- What you need to do -
Only one stretch of the records below is wanted: the lines from the one holding "Обращаем ваше внимание, что" through the one holding "Цена действительна только". Return it exactly, both ends included.

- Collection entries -
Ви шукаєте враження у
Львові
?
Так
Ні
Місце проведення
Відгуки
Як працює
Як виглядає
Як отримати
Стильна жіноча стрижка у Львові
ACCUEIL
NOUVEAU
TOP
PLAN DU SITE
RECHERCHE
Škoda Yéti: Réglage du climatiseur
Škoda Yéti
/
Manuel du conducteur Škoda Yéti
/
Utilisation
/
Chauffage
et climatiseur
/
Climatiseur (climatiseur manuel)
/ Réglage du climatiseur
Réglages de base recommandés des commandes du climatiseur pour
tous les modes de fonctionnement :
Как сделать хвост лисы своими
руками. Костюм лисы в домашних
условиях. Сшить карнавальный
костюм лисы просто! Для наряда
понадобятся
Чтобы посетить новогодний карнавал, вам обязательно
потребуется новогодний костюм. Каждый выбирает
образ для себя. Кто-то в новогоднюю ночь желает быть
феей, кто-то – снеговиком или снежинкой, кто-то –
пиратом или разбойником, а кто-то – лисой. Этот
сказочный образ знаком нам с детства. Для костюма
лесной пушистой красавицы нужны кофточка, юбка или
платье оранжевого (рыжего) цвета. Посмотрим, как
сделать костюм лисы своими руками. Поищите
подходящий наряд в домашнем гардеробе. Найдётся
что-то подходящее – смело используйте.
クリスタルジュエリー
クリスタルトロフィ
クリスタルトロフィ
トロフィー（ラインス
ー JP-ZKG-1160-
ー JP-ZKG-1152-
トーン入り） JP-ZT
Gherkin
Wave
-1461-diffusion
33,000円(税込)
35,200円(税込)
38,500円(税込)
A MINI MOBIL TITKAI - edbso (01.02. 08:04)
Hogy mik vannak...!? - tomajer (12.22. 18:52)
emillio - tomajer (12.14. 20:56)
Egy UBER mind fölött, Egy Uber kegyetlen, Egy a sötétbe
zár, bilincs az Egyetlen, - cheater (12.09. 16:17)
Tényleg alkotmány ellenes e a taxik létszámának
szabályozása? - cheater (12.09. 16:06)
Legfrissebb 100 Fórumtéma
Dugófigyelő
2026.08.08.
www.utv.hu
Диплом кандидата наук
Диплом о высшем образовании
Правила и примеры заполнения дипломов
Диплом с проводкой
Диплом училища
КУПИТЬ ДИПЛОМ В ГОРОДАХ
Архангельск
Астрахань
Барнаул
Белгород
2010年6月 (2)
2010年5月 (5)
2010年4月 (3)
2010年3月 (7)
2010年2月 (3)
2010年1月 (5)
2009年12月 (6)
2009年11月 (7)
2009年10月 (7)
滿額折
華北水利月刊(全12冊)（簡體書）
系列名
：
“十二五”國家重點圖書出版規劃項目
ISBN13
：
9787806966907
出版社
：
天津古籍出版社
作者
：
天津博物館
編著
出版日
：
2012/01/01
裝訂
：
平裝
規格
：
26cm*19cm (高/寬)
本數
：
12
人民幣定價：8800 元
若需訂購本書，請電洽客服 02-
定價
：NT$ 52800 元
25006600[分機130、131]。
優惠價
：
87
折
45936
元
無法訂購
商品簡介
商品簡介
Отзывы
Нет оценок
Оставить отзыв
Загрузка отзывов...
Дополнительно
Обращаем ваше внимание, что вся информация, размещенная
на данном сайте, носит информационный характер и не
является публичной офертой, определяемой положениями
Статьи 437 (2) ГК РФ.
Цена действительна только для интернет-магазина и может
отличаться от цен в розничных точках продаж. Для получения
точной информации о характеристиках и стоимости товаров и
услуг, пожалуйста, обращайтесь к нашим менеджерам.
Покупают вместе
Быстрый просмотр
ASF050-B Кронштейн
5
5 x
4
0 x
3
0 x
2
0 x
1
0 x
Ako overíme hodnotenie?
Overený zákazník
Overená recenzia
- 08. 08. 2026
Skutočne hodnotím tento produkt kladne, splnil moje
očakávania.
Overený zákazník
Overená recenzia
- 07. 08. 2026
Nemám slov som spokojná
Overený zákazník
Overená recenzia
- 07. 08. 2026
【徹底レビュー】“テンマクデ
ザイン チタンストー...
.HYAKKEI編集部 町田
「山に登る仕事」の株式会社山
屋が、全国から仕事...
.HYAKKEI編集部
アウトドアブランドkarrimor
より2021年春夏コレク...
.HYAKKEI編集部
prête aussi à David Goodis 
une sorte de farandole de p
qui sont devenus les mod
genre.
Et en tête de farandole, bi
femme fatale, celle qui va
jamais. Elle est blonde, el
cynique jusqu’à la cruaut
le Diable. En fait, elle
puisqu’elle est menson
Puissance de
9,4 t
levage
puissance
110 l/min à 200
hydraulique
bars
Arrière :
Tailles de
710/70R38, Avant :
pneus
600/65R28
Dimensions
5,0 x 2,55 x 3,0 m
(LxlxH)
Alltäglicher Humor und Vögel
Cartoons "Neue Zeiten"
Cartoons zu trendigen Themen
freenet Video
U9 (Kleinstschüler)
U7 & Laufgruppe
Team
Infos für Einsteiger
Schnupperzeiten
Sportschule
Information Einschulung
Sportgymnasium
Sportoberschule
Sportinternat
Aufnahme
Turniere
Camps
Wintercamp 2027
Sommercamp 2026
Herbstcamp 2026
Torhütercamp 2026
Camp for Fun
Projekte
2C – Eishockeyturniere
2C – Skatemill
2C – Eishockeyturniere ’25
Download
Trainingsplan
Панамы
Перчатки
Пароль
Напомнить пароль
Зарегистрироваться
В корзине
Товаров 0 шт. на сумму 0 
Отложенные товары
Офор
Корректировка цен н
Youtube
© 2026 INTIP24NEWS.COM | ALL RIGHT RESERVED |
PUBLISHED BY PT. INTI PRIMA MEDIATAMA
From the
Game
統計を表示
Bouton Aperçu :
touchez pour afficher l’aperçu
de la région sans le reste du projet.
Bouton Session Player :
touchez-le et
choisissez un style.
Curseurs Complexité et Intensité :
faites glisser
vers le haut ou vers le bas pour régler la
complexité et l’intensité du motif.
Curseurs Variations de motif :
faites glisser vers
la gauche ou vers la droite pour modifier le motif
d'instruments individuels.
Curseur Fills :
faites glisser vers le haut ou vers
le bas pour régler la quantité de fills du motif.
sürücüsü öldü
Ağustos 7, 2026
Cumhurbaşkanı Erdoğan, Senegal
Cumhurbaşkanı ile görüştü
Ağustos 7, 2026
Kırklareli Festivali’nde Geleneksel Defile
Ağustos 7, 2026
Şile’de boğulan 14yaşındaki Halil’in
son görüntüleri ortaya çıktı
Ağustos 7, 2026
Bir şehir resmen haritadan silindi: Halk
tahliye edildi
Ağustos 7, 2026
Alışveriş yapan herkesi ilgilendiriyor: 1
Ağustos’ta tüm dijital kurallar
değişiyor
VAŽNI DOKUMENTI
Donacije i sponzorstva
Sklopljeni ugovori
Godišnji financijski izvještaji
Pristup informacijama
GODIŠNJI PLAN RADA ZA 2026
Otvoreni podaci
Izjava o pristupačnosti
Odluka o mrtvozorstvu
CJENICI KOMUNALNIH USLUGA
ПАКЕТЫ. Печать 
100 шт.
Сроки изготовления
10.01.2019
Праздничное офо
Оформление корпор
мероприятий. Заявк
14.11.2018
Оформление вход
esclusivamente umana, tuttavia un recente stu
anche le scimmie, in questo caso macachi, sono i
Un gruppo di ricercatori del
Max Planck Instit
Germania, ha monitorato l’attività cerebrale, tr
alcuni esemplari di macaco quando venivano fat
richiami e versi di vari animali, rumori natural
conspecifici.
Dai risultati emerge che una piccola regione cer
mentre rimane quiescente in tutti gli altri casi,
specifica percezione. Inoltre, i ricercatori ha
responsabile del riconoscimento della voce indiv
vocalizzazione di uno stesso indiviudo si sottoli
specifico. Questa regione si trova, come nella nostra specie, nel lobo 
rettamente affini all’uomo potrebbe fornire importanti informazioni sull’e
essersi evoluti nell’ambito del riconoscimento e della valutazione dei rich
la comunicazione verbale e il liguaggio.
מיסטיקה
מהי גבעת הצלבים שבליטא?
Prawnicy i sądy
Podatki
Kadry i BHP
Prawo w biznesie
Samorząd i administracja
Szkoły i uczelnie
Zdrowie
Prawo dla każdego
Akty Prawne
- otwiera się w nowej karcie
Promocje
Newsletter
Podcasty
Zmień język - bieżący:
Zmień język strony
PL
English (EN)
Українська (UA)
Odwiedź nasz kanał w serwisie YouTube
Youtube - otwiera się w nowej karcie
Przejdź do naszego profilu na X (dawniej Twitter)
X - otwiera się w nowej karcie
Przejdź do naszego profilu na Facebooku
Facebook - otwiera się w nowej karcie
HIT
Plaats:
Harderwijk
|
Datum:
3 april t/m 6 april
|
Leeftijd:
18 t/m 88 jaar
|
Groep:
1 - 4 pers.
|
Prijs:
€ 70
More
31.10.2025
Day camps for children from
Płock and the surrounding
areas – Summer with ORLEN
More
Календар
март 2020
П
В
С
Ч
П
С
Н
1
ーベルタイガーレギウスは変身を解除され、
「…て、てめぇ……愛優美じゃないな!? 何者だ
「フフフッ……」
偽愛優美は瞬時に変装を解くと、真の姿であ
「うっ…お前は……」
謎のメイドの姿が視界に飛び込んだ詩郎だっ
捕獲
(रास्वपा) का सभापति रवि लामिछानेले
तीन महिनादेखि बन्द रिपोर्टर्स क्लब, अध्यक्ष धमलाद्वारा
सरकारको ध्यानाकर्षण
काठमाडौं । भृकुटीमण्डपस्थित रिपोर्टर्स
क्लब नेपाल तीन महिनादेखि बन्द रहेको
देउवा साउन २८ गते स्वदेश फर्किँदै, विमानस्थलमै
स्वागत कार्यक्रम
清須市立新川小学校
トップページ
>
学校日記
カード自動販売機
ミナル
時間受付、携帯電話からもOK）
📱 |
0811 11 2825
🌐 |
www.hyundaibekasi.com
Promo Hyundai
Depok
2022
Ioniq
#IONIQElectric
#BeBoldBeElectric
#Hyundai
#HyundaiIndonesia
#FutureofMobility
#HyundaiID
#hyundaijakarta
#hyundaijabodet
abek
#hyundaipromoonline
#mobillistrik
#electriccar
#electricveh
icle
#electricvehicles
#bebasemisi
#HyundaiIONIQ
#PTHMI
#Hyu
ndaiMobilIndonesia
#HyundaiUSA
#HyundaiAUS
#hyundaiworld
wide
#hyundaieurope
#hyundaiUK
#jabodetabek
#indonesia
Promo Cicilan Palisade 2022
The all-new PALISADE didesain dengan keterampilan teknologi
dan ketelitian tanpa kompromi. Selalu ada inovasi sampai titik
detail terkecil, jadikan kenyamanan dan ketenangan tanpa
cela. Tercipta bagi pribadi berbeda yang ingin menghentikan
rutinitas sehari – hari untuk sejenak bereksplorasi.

- Task response -
Обращаем ваше внимание, что вся информация, размещенная
на данном сайте, носит информационный характер и не
является публичной офертой, определяемой положениями
Статьи 437 (2) ГК РФ.
Цена действительна только для интернет-магазина и может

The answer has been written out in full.